If you asked "is there a being with property P that can create a rock so heavy it can't lift it, with P omnipotence so long as they don't create anything to heavy to lift?" I think the answer is clearly yes.
posted by delmoi at 7:51 AM on April 5, 2006


The theorem doesn't say anything about whether we'll succeed in creating artificial intelligence that's smarter than us, for example. So in the philosophical sense, I'm not sure it has any important implications for real life.

It really only effects the lives of early 20th century mathematicians who found out all the work they were doing had been hopeless from the start. For everyone else, it's not really a big deal, but it is kind of annoying that there are questions that can't be answered.
posted by delmoi at 7:53 AM on April 5, 2006


I wonder what happens with Gödels theorem if you state that self-reference is not allowed.

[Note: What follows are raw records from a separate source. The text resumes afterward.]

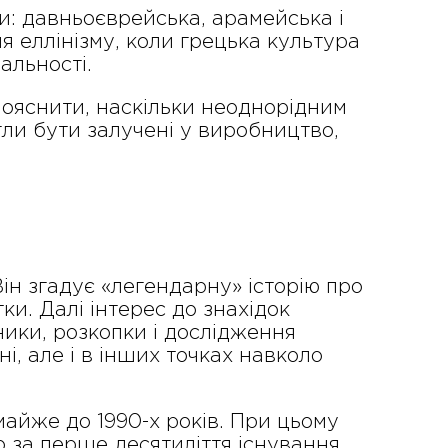
и: давньоєврейська, арамейська і
ля еллінізму, коли грецька культура
альності.
пояснити, наскільки неоднорідним
гли бути залучені у виробництво,
ін згадує «легендарну» історію про
ки. Далі інтерес до знахідок
ники, розкопки і дослідження
і, але і в інших точках навколо
айже до 1990-х років. При цьому
о за перше десятиліття існування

That's the thing: if you can, at minimum, represent the natural numbers in your system, then you cannot escape self-reference. You don't have to include it explicitly, it is a (surprising) property of the natural numbers that they can always be used to reference themselves.
posted by sonofsamiam at 7:54 AM on April 5, 2006


I think (from what I remember from sitting in on one advanced logic seminar several years ago) the upshot of Gödel, from a layman's perspective, is that logic simply isn't as powerful as one might imagine it is; more specifically, that logic isn't some super-optimalized, purified language that still does everything English does, only better and more reliably. It also means that a perfect logical system would fail to be a reflection of the world in some way, because completeness and consistency can never simultaneoulsy be acheived without constraints. On the contrary, logic will never "express the world", or perform many of the functions we take natural language to achieve. There is a tension between the requirements for completeness and consistency, and formal logic lacks the tools we have for dealing with similar problems in natural language (cf. Saussure & co).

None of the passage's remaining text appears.